INSTRUCTIONS FOR THE TASK: Using the records below, give again exactly the lines from the line that contains "ância do estudo." through the line that contains "ologia de Bauru, USP.", both ends included, and only those.

__________________________________________________

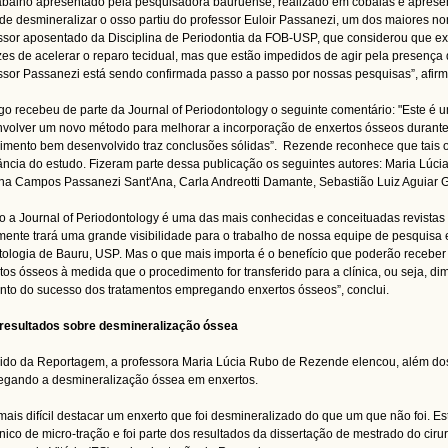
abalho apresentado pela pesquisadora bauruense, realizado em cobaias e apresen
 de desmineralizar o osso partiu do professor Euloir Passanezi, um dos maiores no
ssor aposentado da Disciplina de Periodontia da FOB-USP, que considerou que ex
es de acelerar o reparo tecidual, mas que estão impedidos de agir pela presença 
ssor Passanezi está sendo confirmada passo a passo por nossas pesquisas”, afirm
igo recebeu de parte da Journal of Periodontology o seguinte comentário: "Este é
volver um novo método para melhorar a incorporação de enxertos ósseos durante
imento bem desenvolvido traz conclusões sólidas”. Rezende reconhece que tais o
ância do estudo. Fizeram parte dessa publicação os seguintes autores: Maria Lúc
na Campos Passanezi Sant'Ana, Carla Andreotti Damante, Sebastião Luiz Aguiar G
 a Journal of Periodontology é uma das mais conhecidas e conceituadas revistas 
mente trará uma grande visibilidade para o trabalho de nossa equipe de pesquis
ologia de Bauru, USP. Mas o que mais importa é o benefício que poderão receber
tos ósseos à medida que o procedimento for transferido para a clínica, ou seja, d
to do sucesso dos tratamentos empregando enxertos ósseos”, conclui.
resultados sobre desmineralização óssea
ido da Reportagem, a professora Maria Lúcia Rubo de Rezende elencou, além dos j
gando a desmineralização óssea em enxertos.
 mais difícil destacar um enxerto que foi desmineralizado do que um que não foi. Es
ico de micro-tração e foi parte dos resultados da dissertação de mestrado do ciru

__________________________________________________

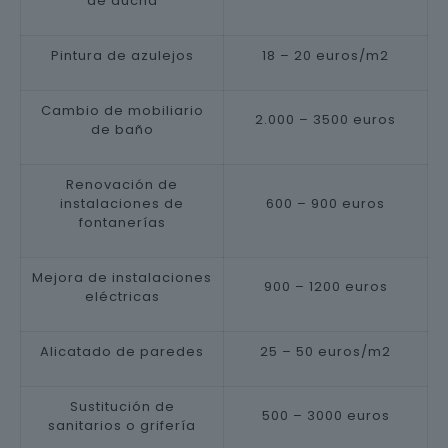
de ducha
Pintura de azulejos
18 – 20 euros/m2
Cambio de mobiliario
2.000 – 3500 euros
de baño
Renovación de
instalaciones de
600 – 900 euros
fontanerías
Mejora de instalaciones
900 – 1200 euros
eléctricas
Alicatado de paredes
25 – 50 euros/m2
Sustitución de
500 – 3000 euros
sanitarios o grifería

__________________________________________________

RESPONSE TO THE EXERCISE:
ância do estudo. Fizeram parte dessa publicação os seguintes autores: Maria Lúc
na Campos Passanezi Sant'Ana, Carla Andreotti Damante, Sebastião Luiz Aguiar G
 a Journal of Periodontology é uma das mais conhecidas e conceituadas revistas 
mente trará uma grande visibilidade para o trabalho de nossa equipe de pesquis
ologia de Bauru, USP. Mas o que mais importa é o benefício que poderão receber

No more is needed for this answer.